Acquisitions
On February 1, 2024, one of our wholly owned subsidiaries acquired CSI, a distributor of HVAC products with annual sales of approximately $13.0 million, operating from two locations in Kentucky and Ohio. Consideration for the purchase consisted of $6.0 million in cash, 1,904 shares of Common stock having a fair value of $0.8 million, and $0.6 million for repayment of indebtedness, net of cash acquired of $1.4 million.
On September 1, 2023, we acquired substantially all the assets and assumed certain of the liabilities of GWS, a plumbing and HVAC distributor with annual sales of approximately $180.0 million, operating from 16 locations in South Carolina and North Carolina. Consideration for the net purchase price consisted of $4.0 million in cash, net of cash acquired of $3.1 million, and 280,215 shares of Common stock having a fair value of $101.6 million, net of a discount for lack of marketability.
On March 3, 2023, one of our wholly owned subsidiaries acquired Capitol, a distributor of plumbing and air conditioning and heating products with annual sales of approximately $13.0 million, operating from three locations in New York. Consideration for the purchase consisted of $1.2 million in cash, net of cash acquired of $0.1 million, and $1.9 million for repayment of indebtedness.
We continually evaluate potential acquisitions and/or joint ventures and investments in unconsolidated entities. We routinely hold discussions with several acquisition candidates. Should suitable acquisition opportunities arise that would require additional financing, we believe our financial position and earnings history provide a sufficient basis for us to either obtain additional debt financing at competitive rates and on reasonable terms or raise capital through the issuance of equity securities.
Common Stock Dividends
We paid cash dividends of $2.45 per share on both Common and Class B common stock during both the quarters ended March 31, 2024 and 2023. On April 1, 2024, our Board of Directors declared a regular quarterly cash dividend of $2.70 per share on both Common and Class B common stock that was paid on April 30, 2024 to shareholders of record as of April 15, 2024. Future dividends and/or changes in dividend rates are at the sole discretion of the Board of Directors and depend upon factors including, but not limited to, cash flow generated by operations, profitability, financial condition, cash requirements, prospects, and other factors deemed relevant by our Board of Directors.

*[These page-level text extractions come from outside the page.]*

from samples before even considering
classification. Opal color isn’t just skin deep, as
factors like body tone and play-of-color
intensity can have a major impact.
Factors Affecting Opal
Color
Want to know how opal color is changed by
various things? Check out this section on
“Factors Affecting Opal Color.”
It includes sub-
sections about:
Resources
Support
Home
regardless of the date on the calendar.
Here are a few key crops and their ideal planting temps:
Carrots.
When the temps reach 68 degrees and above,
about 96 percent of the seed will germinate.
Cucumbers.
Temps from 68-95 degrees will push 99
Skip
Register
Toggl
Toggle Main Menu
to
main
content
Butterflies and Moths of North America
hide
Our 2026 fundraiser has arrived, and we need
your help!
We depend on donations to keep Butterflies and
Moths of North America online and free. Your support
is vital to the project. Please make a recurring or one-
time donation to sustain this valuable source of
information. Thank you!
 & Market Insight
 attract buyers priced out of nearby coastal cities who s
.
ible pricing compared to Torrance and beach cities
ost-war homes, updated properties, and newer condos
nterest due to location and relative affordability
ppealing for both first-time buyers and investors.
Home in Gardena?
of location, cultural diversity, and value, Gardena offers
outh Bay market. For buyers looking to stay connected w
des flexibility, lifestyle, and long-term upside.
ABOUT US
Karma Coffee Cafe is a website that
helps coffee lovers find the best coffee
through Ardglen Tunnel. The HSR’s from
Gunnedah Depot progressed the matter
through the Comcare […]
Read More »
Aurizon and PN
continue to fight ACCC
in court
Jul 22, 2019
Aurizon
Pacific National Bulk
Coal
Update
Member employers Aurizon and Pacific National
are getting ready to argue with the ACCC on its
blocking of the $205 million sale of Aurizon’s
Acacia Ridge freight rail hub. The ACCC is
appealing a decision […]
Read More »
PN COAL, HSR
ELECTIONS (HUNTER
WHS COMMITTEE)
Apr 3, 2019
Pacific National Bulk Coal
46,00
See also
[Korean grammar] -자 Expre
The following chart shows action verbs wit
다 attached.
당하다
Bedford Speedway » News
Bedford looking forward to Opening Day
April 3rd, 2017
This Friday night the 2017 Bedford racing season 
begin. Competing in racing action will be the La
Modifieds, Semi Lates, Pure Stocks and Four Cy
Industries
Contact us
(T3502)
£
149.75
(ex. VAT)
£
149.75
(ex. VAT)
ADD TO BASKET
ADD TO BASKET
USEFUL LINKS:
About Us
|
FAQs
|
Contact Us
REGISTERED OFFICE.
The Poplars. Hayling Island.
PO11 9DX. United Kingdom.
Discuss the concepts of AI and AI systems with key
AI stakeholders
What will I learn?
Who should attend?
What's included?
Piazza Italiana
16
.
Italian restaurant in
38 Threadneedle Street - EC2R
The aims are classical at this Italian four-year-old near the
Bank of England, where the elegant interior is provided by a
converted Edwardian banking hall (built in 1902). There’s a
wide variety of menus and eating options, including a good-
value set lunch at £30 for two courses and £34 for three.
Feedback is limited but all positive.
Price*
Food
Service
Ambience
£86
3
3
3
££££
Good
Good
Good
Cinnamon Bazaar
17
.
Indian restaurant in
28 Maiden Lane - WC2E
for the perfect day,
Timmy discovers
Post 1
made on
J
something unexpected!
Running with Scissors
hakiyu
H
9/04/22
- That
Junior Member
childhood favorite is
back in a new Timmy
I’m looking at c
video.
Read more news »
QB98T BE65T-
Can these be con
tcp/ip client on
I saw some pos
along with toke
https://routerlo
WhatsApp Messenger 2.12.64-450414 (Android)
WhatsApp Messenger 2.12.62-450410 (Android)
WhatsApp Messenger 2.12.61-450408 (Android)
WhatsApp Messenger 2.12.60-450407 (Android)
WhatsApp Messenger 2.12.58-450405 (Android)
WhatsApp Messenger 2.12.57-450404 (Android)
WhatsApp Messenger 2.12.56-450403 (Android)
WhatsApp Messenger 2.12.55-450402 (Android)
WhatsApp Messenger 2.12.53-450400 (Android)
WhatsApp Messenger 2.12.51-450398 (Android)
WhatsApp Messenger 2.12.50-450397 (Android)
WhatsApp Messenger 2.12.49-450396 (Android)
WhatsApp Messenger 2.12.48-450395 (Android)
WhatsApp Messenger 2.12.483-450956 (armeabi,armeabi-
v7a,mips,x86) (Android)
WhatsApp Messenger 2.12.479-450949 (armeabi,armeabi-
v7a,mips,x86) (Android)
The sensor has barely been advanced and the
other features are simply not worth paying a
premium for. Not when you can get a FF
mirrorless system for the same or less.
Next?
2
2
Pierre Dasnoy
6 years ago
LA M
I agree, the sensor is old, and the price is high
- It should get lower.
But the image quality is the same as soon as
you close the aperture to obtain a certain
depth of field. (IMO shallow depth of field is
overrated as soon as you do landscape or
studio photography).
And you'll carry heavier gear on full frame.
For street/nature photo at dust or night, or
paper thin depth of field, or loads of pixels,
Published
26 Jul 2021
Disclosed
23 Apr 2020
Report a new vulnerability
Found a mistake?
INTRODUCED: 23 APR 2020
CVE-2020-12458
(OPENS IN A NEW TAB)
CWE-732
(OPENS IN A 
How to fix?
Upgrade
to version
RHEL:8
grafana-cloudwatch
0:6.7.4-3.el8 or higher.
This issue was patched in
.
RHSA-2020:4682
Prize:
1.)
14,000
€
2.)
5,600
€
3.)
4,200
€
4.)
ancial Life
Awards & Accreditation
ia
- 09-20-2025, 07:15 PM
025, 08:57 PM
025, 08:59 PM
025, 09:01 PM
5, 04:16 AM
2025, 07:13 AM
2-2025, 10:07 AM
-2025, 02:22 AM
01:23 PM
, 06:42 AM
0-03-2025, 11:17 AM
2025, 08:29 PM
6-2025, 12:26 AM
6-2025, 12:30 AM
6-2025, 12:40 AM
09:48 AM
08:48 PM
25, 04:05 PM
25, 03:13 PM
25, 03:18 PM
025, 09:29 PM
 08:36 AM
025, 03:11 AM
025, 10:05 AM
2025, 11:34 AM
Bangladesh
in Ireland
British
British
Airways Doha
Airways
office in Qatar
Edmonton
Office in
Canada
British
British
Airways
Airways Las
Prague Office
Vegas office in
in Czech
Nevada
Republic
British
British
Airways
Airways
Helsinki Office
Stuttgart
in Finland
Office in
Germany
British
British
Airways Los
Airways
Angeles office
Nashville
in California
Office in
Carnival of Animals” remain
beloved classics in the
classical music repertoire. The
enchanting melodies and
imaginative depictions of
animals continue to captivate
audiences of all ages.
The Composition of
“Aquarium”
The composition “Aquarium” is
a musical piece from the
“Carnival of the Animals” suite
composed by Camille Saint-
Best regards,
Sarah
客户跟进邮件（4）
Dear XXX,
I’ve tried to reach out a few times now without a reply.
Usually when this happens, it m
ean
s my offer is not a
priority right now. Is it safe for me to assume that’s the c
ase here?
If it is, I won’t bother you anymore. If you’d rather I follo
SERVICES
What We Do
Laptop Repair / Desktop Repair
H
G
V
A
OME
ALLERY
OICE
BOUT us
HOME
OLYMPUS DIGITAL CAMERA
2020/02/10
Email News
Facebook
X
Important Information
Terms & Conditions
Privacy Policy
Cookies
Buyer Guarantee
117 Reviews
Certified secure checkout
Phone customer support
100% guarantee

Dividend Reinvestment Plan
On March 29, 2024, we implemented the Watsco, Inc. Dividend Reinvestment Plan (the “Plan”), under which existing shareholders may, in accordance with the Plan, acquire shares of Common stock or Class B Common stock, as applicable (collectively “common stock”), by reinvesting all or a portion of the cash dividends paid on such shareholders’ shares of common stock. The Plan has been registered under the Securities Act pursuant to our automatically effective shelf registration statement on Form S-3 (File No. 333-260758). As of March 31, 2024, no shares of common stock had been issued under the Plan.
Company Share Repurchase Program
In September 1999, our Board of Directors authorized the repurchase, at management’s discretion, of up to 7,500,000 shares of common stock in the open market or via private transactions. Shares repurchased under the program are accounted for using the cost method and result in a reduction of shareholders’ equity. We last repurchased shares under this plan in 2008. In aggregate, 6,370,913 shares of Common and Class B common stock have been repurchased at a cost of $114.4 million since the inception of the program. At March 31, 2024, there were 1,129,087 shares remaining authorized for repurchase under the program. In considering any further stock repurchases under our repurchase program, we intend to evaluate the impact of the 1% excise tax on stock repurchases that became effective on January 1, 2023.
ITEM 3. QUANTITATIVE AND QUALITATIVE DISCLOSURES ABOUT MARKET RISK
There have been no material changes to the information regarding market risk provided in Item 7A, Quantitative and Qualitative Disclosures about Market Risk, of our Annual Report on Form 10-K for the year ended December 31, 2023.
ITEM 4. CONTROLS AND PROCEDURES
Evaluation of Disclosure Controls and Procedures
We maintain disclosure controls and procedures (as defined in Rule 13a-15(e) under the Securities Exchange Act of 1934, as amended (the “Exchange Act”)) that are, among other things, designed to ensure that information required to be disclosed by us under the Exchange Act is accumulated and communicated to management, including our Chief Executive Officer (“CEO”), Executive Vice President (“EVP”), and Chief Financial Officer (“CFO”), to allow for timely decisions regarding required disclosure and appropriate SEC filings.